Exact copies of the lines from the one holding "доступным ценам." through the last line of the entries below are to be printed, with pictures omitted.

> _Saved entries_
****************
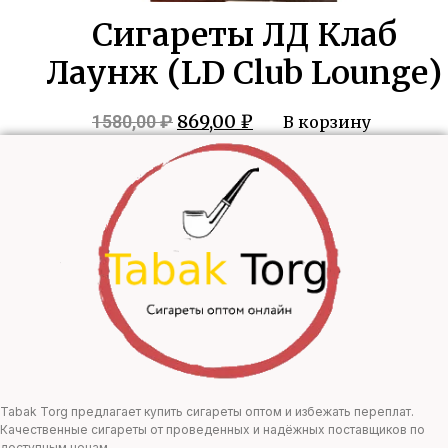
Сигареты ЛД Клаб
Лаунж (LD Club Lounge)
Первоначальная
Текущая
869,00
₽
1580,00
₽
В корзину
цена
цена:
составляла
869,00 ₽.
1580,00 ₽.
Tabak Torg предлагает купить сигареты оптом и избежать переплат.
Качественные сигареты от проведенных и надёжных поставщиков по
доступным ценам.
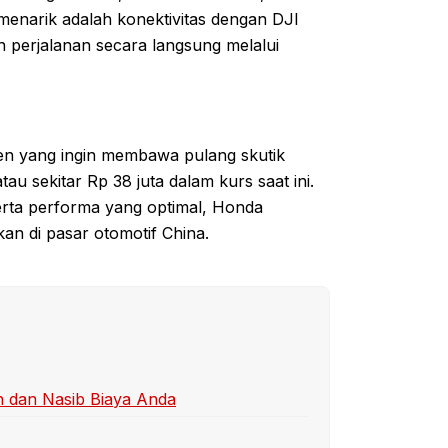
 menarik adalah konektivitas dengan DJI
erjalanan secara langsung melalui
en yang ingin membawa pulang skutik
au sekitar Rp 38 juta dalam kurs saat ini.
erta performa yang optimal, Honda
an di pasar otomotif China.
an dan Nasib Biaya Anda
****************
> _WRITTEN ANSWER_
доступным ценам.
 menarik adalah konektivitas dengan DJI
erjalanan secara langsung melalui
en yang ingin membawa pulang skutik
au sekitar Rp 38 juta dalam kurs saat ini.
erta performa yang optimal, Honda
an di pasar otomotif China.
an dan Nasib Biaya Anda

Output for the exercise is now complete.